━━━ Excerpted records

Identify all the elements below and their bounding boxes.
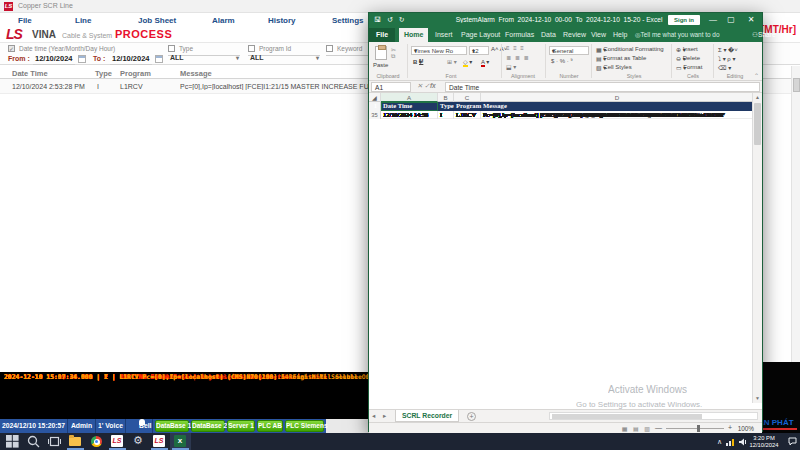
plc-siemens-button[interactable]: PLC Siemens (285, 420, 324, 432)
cell-type[interactable]: I (438, 111, 454, 120)
close-button[interactable]: ✕ (744, 13, 758, 27)
database2-button[interactable]: DataBase 2 (191, 420, 225, 432)
column-b-header[interactable]: B (438, 93, 454, 102)
align-left-icons[interactable]: ≣ ≣ ≣ (506, 54, 529, 61)
start-button[interactable] (2, 433, 23, 450)
col-program[interactable]: Program (120, 69, 151, 78)
status-bell[interactable]: Bell (126, 419, 153, 433)
font-name-select[interactable]: Times New Ro ▾ (411, 46, 467, 55)
view-mode-icons[interactable]: ▦ ▤ ▥ (622, 425, 652, 432)
column-a-header[interactable]: A (381, 93, 438, 102)
format-as-table-button[interactable]: ▤ Format as Table ▾ (596, 55, 606, 62)
keyword-checkbox[interactable] (326, 45, 333, 52)
scrollbar-thumb[interactable] (793, 78, 800, 92)
tab-formulas[interactable]: Formulas (505, 28, 534, 42)
menu-line[interactable]: Line (75, 16, 91, 25)
tell-me-box[interactable]: ◎ Tell me what you want to do (635, 28, 641, 42)
excel-taskbar-button[interactable]: x (170, 433, 191, 450)
cell-c1[interactable]: Program (454, 102, 481, 111)
sign-in-button[interactable]: Sign in (668, 15, 700, 25)
tab-insert[interactable]: Insert (435, 28, 453, 42)
tab-view[interactable]: View (591, 28, 606, 42)
insert-cells-button[interactable]: ⊕ Insert ▾ (676, 46, 686, 53)
new-sheet-icon[interactable]: + (467, 412, 476, 421)
tab-data[interactable]: Data (541, 28, 556, 42)
zoom-in-icon[interactable]: + (728, 424, 732, 431)
menu-job-sheet[interactable]: Job Sheet (138, 16, 176, 25)
paste-icon[interactable] (375, 46, 387, 60)
fill-color-icon[interactable]: ◇ ▾ (463, 58, 472, 65)
collapse-ribbon-icon[interactable]: ⌃ (754, 72, 759, 79)
scrollbar-thumb[interactable] (754, 103, 761, 145)
col-date-time[interactable]: Date Time (12, 69, 48, 78)
fill-icon[interactable]: ⤵ ▾ ρ ▾ (718, 55, 735, 62)
row-number[interactable]: 1 (369, 102, 381, 111)
tray-chevron-icon[interactable]: ∧ (717, 438, 722, 446)
conditional-formatting-button[interactable]: ▦ Conditional Formatting ▾ (596, 46, 606, 53)
scroll-down-icon[interactable]: ▼ (753, 394, 762, 403)
maximize-button[interactable]: ▢ (724, 13, 738, 27)
status-user[interactable]: Admin (68, 419, 96, 433)
taskbar-clock[interactable]: 3:20 PM 12/10/2024 (742, 435, 786, 448)
type-checkbox[interactable] (168, 45, 175, 52)
to-date-input[interactable]: 12/10/2024 (110, 54, 152, 65)
scroll-up-icon[interactable]: ▲ (753, 93, 762, 102)
sheet-nav-arrows[interactable]: ◂ ▸ (372, 412, 389, 420)
database1-button[interactable]: DataBase 1 (155, 420, 189, 432)
grow-shrink-font-icons[interactable]: A˄ A˅ (491, 46, 507, 52)
formula-bar[interactable]: Date Time (445, 82, 760, 92)
tab-help[interactable]: Help (613, 28, 627, 42)
settings-button[interactable]: ⚙ (128, 433, 149, 450)
sheet-header-row[interactable]: 1 Date Time Type Program Message (369, 102, 754, 111)
paste-label[interactable]: Paste (373, 62, 388, 68)
notification-center-icon[interactable] (788, 437, 797, 446)
number-format-select[interactable]: General ▾ (549, 46, 589, 55)
font-color-icon[interactable]: A ▾ (481, 58, 489, 65)
select-all-corner[interactable]: ◢ (369, 93, 381, 102)
share-button[interactable]: ⚇ Share (752, 28, 758, 42)
zoom-slider[interactable] (666, 428, 724, 429)
file-explorer-button[interactable] (65, 433, 86, 450)
delete-cells-button[interactable]: ⊖ Delete ▾ (676, 55, 686, 62)
task-view-button[interactable] (44, 433, 65, 450)
tab-home[interactable]: Home (399, 28, 428, 42)
log-table-scrollbar[interactable] (791, 66, 800, 372)
currency-percent-comma-icons[interactable]: $ · % · ⁹ (551, 58, 573, 64)
col-message[interactable]: Message (180, 69, 212, 78)
type-dropdown[interactable]: ALL▾ (168, 54, 240, 56)
ls-app1-button[interactable]: LS (107, 433, 128, 450)
plc-ab-button[interactable]: PLC AB (257, 420, 283, 432)
merge-center-icon[interactable]: ⬓ ▾ (506, 63, 516, 70)
cell-styles-button[interactable]: ▧ Cell Styles ▾ (596, 64, 606, 71)
from-date-input[interactable]: 12/10/2024 (33, 54, 75, 65)
network-icon[interactable] (726, 438, 736, 446)
ls-app2-button[interactable]: LS (149, 433, 170, 450)
search-button[interactable] (23, 433, 44, 450)
border-icon[interactable]: ⊞ ▾ (447, 58, 457, 65)
cell-program[interactable]: L1RCV (454, 111, 481, 120)
sheet-tab-scrl-recorder[interactable]: SCRL Recorder (395, 410, 459, 422)
quick-access-toolbar[interactable]: 🖫 ↺ ↻ (374, 16, 407, 24)
cell-date[interactable]: 12/10/2024 14:44 (381, 111, 438, 120)
menu-history[interactable]: History (268, 16, 296, 25)
program-checkbox[interactable] (248, 45, 255, 52)
chrome-button[interactable] (86, 433, 107, 450)
from-calendar-icon[interactable] (78, 55, 86, 63)
horizontal-scrollbar[interactable] (549, 412, 758, 420)
sheet-row[interactable]: 35 12/10/2024 14:44 I L1RCV Pc=[0],Ip=[l… (369, 111, 754, 120)
row-number[interactable]: 35 (369, 111, 381, 120)
column-c-header[interactable]: C (454, 93, 481, 102)
cell-b1[interactable]: Type (438, 102, 454, 111)
fx-icons[interactable]: ✕ ✓ fx (417, 82, 430, 90)
tab-review[interactable]: Review (563, 28, 586, 42)
scrollbar-thumb[interactable] (552, 414, 702, 419)
clear-icon[interactable]: ⌫ ▾ (718, 64, 731, 71)
name-box[interactable]: A1 (371, 82, 411, 92)
autosum-icon[interactable]: Σ ▾ �˅ (718, 46, 738, 53)
vertical-scrollbar[interactable]: ▲ ▼ (752, 93, 762, 403)
zoom-slider-thumb[interactable] (697, 425, 700, 432)
bold-italic-underline-icons[interactable]: B I U ▾ (413, 58, 422, 65)
zoom-level[interactable]: 100% (738, 425, 754, 432)
status-voice[interactable]: 1' Voice (96, 419, 126, 433)
align-top-icons[interactable]: ≡ ≡ ≡ (506, 45, 525, 51)
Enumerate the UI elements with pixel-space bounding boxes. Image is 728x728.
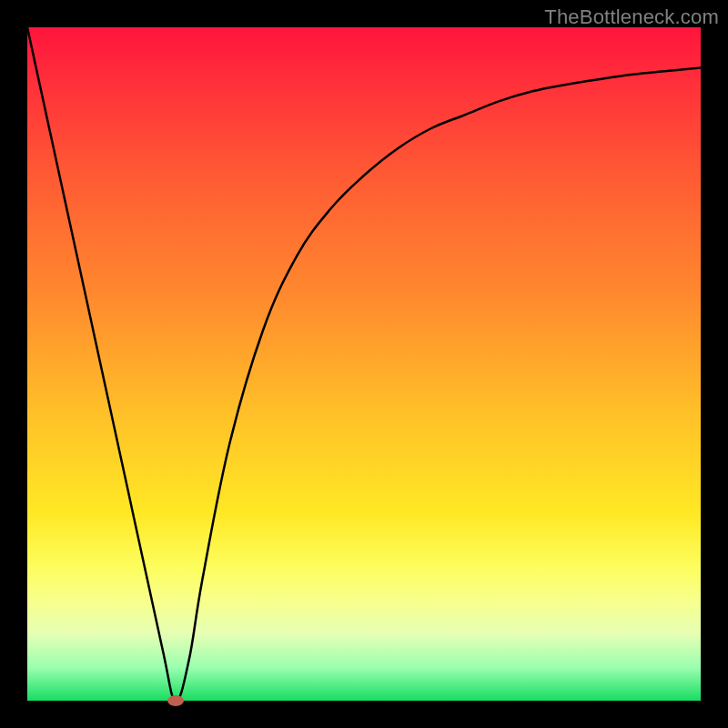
bottleneck-curve <box>27 27 701 701</box>
minimum-marker <box>167 695 184 706</box>
watermark-text: TheBottleneck.com <box>544 5 719 29</box>
curve-path <box>27 27 701 701</box>
chart-frame: TheBottleneck.com <box>0 0 728 728</box>
plot-area <box>27 27 701 701</box>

━━━━━━

= Task item =
Your copy should begin at the line containing "Enumerate the UI" and end at the last line of the data above, matching each line exactly and holding no pictures.

= Exercise response =
Enumerate the UI elements with pixel-space bounding boxes. Image is 728x728.
bottleneck-curve <box>27 27 701 701</box>
minimum-marker <box>167 695 184 706</box>
watermark-text: TheBottleneck.com <box>544 5 719 29</box>
curve-path <box>27 27 701 701</box>
chart-frame: TheBottleneck.com <box>0 0 728 728</box>
plot-area <box>27 27 701 701</box>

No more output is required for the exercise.